16.11.2012, 15:09 Uhr

Sonderwirtschaftszone? Für welche Wirtschaft? Lese gerade, daß der jounalist, der die 2.000 Steuerhinterzieher veröffentlichte wieder ins Gefängsnis muß. Unter diesen Umständen darf es gar nichts geben. Kein Geld, keine Vergünstigungen, rein gar nichts.

Account gelöscht!

16.11.2012, 15:21 Uhr

MEhr Sonderschulen für beSONDERs Depperte wäre wahrscheinlich besser. Ich frag mich wann sie zur Rettung Bud Spencer anpreisen.

Ein Italiener an der Notenpresse, Goldmänner in den Staatsoberämtern und Honeckers Erben sowie bürgerfeindliche Rote und halbrote Grüne in Politämtern die alles beim Bürger holen was nicht auf 3 verschwunden ist und ihm vorschreiben was er zu sehen und zu hören hat....

Was will man mehr? Es ist die 100% Formel für den totalen Kollaps, mögliche Bürgerkriege, zerstörte Strukturen, soziale Verwarlosung und mehr...

hansblick

16.11.2012, 15:23 Uhr

es geht hier alein um MACHT...und naturlich...das uberleben bzw retten ihren kranken extremistischen traum...das auslöschen von sovereignen staaten in europa..
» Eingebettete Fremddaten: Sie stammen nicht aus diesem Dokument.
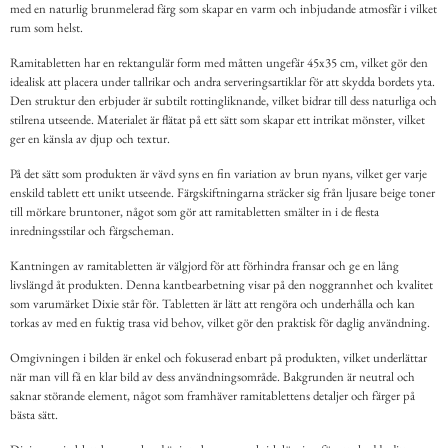
med en naturlig brunmelerad färg som skapar en varm och inbjudande atmosfär i vilket
rum som helst.
Ramitabletten har en rektangulär form med måtten ungefär 45x35 cm, vilket gör den
idealisk att placera under tallrikar och andra serveringsartiklar för att skydda bordets yta.
Den struktur den erbjuder är subtilt rottingliknande, vilket bidrar till dess naturliga och
stilrena utseende. Materialet är flätat på ett sätt som skapar ett intrikat mönster, vilket
ger en känsla av djup och textur.
På det sätt som produkten är vävd syns en fin variation av brun nyans, vilket ger varje
enskild tablett ett unikt utseende. Färgskiftningarna sträcker sig från ljusare beige toner
till mörkare bruntoner, något som gör att ramitabletten smälter in i de flesta
inredningsstilar och färgscheman.
Kantningen av ramitabletten är välgjord för att förhindra fransar och ge en lång
livslängd åt produkten. Denna kantbearbetning visar på den noggrannhet och kvalitet
som varumärket Dixie står för. Tabletten är lätt att rengöra och underhålla och kan
torkas av med en fuktig trasa vid behov, vilket gör den praktisk för daglig användning.
Omgivningen i bilden är enkel och fokuserad enbart på produkten, vilket underlättar
när man vill få en klar bild av dess användningsområde. Bakgrunden är neutral och
saknar störande element, något som framhäver ramitablettens detaljer och färger på
bästa sätt.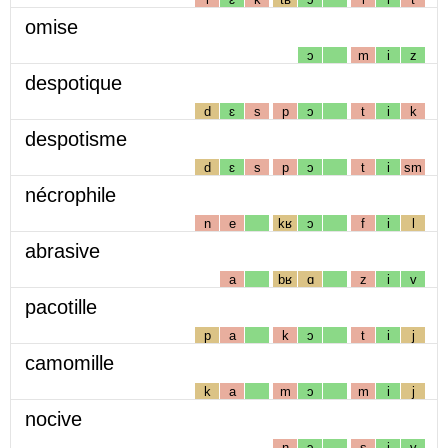
omise
ɔ
m
i
z
despotique
d
ɛ
s
p
ɔ
t
i
k
despotisme
d
ɛ
s
p
ɔ
t
i
sm
nécrophile
n
e
kʁ
ɔ
f
i
l
abrasive
a
bʁ
ɑ
z
i
v
pacotille
p
a
k
ɔ
t
i
j
camomille
k
a
m
ɔ
m
i
j
nocive
n
ɔ
s
i
v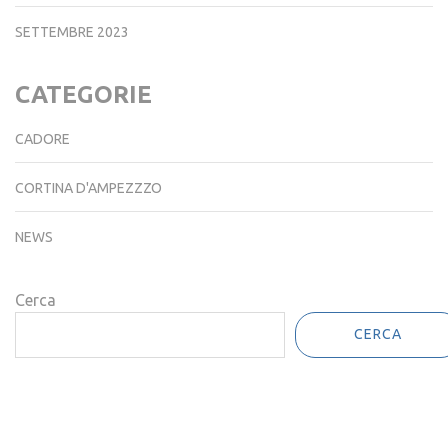
SETTEMBRE 2023
CATEGORIE
CADORE
CORTINA D'AMPEZZZO
NEWS
Cerca
CERCA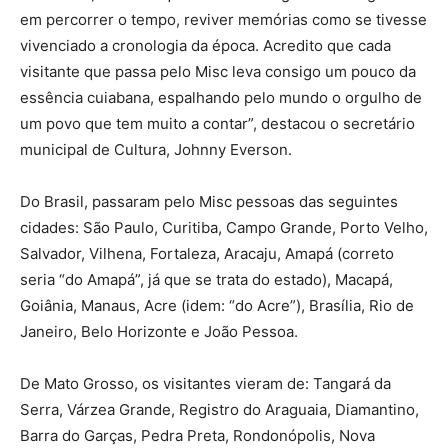
em percorrer o tempo, reviver memórias como se tivesse
vivenciado a cronologia da época. Acredito que cada
visitante que passa pelo Misc leva consigo um pouco da
essência cuiabana, espalhando pelo mundo o orgulho de
um povo que tem muito a contar”, destacou o secretário
municipal de Cultura, Johnny Everson.
Do Brasil, passaram pelo Misc pessoas das seguintes
cidades: São Paulo, Curitiba, Campo Grande, Porto Velho,
Salvador, Vilhena, Fortaleza, Aracaju, Amapá (correto
seria “do Amapá”, já que se trata do estado), Macapá,
Goiânia, Manaus, Acre (idem: “do Acre”), Brasília, Rio de
Janeiro, Belo Horizonte e João Pessoa.
De Mato Grosso, os visitantes vieram de: Tangará da
Serra, Várzea Grande, Registro do Araguaia, Diamantino,
Barra do Garças, Pedra Preta, Rondonópolis, Nova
wenn die wirklich griechenland helfen wollte...uber alles...würden die die helfe der euro raum zu verlassen und ihre eigenen währung zuruck zu kriegen...aber nein...der EU..die diesen krise verursacht haben...sollen der kontrolle uber ganzen staaten kriegen..der EU..die ALLES 'falsch' gemacht haben und voll mit banker ist sollen staaten kontrollieren?..

KRANK...leute...es ist krieg...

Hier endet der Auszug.